Merci d'avoir signalé!
Cette image sera automatiquement bloquée après qu'elle soit signalée par plusieurs personnes.



Diversion de bas étage
OPINIONS
Publié dans La Presse de Tunisie le 22 - 12 - 2013


Par Nizar Ben Saad
Le département de la Communication de la présidence de la République vient de publier « Le Système de propagande sous le règne de Ben Ali, le livre noir », interdit tout récemment par la justice, et dans lequel l'élite éclairée de la Tunisie se voit réduite à un ramassis d'opportunistes cyniques ou de séides intéressés.
En réponse à ce « Livre » dans lequel figure mon nom, je tiens d'abord à souligner que nul n'a le droit de condamner les orientations politiques d'autrui.
J'ai appartenu à un parti dont il était de mon devoir de valoriser les acquis.
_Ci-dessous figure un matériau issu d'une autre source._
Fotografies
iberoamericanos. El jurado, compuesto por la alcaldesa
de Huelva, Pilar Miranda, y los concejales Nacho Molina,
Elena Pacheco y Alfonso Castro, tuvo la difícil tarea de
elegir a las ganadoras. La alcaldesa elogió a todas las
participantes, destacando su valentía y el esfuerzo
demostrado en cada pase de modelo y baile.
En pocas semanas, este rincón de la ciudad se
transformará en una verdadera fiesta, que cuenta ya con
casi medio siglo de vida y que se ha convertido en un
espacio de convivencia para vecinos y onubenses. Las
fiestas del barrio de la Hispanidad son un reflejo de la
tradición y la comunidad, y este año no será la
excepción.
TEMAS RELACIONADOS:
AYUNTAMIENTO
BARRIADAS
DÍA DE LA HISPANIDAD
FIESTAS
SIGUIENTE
Ceux qui sont versés dans la science politique comprennent cela.
J'ai défendu les choix et les orientations d'un Parti, soutenant un projet de société, conformément aux motions telles que votées lors de ses différents congrès. Il ne s'agissait donc nullement, comme l'insinue le «Livre noir», de défendre une personne ou une famille. Par ailleurs, il faut savoir que bon nombre de loyaux militants, dont je faisais partie, tiraient alors la sonnette d'alarme sur les dérives insidieuses commises par les opportunistes au sein du Parti, dénonciations qui, hélas, n'ont pas été entendues et qui ont causé le naufrage du régime et le départ de l'ex-président.
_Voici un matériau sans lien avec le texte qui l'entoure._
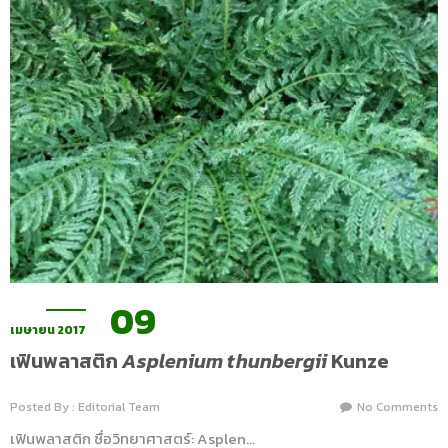
09
เมษายน 2017
เฟินพลาสติก
Asplenium thunbergii
Kunze
Posted By : Editorial Team
No Comments
เฟินพลาสติก ชื่อวิทยาศาสตร์: Asplen…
J'étais en outre convaincu que l'opposition, qui se dissimulait, masquée, sous le paravent des droits de l'Homme, rongée de l'intérieur, se souciait plutôt de trouver, dans la clandestinité, des arrangements avec Ben Ali et ses influents ministres. Pour preuve : qu'est devenu le Collectif du 18 octobre 2005, qui a rassemblé toute l'opposition à l'étranger, aujourd'hui de plus en plus morcelée, atrophiée ? Que sont devenus les anciens amis du président provisoire : Slim Bagga, Ahmed Manai, Mezri Haddad... ? Ils l'ont tous jeté en pâture à l'opinion publique.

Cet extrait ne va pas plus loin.